J’ai les intestins en compote.

Je suis tellement déçue que j’ai l’impression que tous mes organes ont fondu.

L’exam' que je pensais avoir loupé… Bah non seulement je l’ai loupé, mais je suis la seule de la promo à être à côté de la plaque.

J’ai honte, j’ai peur, et je suis dégoûtée, et tout ça se mélange en une bouillie infâme que je n’arrive pas à digérer ; même en me disant que je suis en vacances, même si le moment que j’ai tant attendu depuis plusieurs mois est enfin arrivé.

Je crois que la bouillie a gâté le goût de mes vacances pour tout l’été.

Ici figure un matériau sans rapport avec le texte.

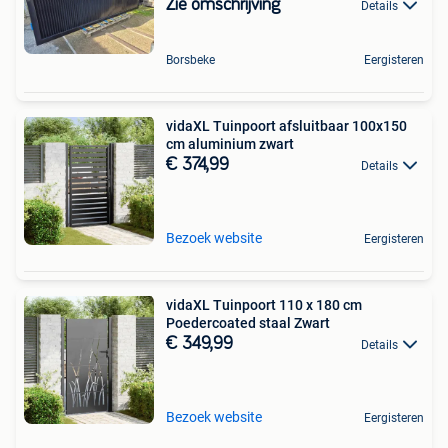
Zie omschrijving
Details
Borsbeke
Eergisteren
vidaXL Tuinpoort afsluitbaar 100x150
cm aluminium zwart
€ 374,99
Details
Bezoek website
Eergisteren
vidaXL Tuinpoort 110 x 180 cm
Poedercoated staal Zwart
€ 349,99
Details
Bezoek website
Eergisteren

Je me suis mise dans un état pas croyable pour tout ça. J’ai fait énormément de sacrifices : je n’ai plus de vie parce que j’ai tout misé sur mes études. Mes nerfs sont dans un état… je suis certaine que si l’on me disséquait, on trouverait à la place des morceaux de cellules calcinées. Tout un système court-circuité. Il a suffit que j’ai le malheur d’être humaine une seule fois, que je sois trop épuisée nerveusement pour travailler de manière constructive, et tous mes efforts ont été réduits à néant.

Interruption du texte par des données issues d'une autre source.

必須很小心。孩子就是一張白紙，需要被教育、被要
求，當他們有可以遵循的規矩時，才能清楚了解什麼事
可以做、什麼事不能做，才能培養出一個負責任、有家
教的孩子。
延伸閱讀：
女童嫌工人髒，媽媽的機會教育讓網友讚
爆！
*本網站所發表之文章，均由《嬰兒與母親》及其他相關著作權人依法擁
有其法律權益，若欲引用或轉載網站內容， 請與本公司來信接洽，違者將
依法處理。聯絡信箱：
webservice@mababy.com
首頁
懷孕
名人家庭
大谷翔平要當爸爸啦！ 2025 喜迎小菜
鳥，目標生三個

Je vais avoir cette boule de stress dans le ventre tout l’été, maintenant.

Parce que si je ne l’ai pas au rattrapage… Je triple mon année. Je me retrouverais plus seule que jamais, je perdrais encore du temps et de l’argent en quantité, je ne pourrais probablement pas assumer tout ça et je devrais quitter cette filière. Pour faire quoi ? Pour aller où ?

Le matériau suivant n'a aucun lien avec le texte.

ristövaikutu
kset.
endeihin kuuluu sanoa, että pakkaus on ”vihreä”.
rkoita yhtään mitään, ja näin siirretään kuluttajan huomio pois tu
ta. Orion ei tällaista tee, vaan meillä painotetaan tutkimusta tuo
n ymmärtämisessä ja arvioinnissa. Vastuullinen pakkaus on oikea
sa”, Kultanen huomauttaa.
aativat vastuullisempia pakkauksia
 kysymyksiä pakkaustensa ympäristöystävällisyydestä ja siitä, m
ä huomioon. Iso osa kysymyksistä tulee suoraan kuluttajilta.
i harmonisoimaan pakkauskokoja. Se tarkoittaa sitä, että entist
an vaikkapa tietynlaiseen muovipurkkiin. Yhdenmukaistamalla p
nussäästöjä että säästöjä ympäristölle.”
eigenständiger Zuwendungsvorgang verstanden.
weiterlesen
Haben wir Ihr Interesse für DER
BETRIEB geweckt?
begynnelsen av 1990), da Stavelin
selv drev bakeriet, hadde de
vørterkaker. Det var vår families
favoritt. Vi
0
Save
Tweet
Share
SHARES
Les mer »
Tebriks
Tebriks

Ma vie c’est ça maintenant.

Je suis nulle.

Mon père m’a suggéré de contacter le prof et de lui expliquer ce qui s’est passé, mais je ne peux pas.
Déjà, je n’oserais jamais. Même avec des enjeux aussi gros. La direction nous a clairement fait savoir que c’était mal et que ça rendait fou tout le monde, donc en plus de ça les représailles seraient sûrement catastrophiques et… non, je ne peux pas. C’est pas juste pour les autres, en plus, ce genre de comportement.

Non, j’ai pas le choix, il faut que j’y arrive.

Mais j’ai l’impression de ne devoir mes succès qu’à la chance, vicieuse, qui reprend tout dès qu’elle en a l’occasion, et mes échecs à la grande justice.
J’ai l’impression d’être une minable. Je ne devais pas échouer. Je ne devais pas.

Il faut que je me donne une période de repos. Quinze jours, c’est ce que j’avais prévu, au minimum. Peut-être revoir à la baisse le nombre de choses que je comptais rebosser avant la rentrée pour me concentrer sur cette matière. Je serai toujours à la ramasse. Je ne m’élèverai jamais au-dessus de ma condition.

J’admire tellement les gens qui s’en sortent parce qu’ils "se donnent les moyens" comme on dit. Je ne comprends pas cette expression. C’est ce que j’ai fait, de toutes mes forces, il y a des jours où j’y croyais même de tout mon cœur, et je me suis plantée quand même. Et ça fait toujours aussi mal. Et je n’arrête jamais de croire à des choses qui n’existeront jamais.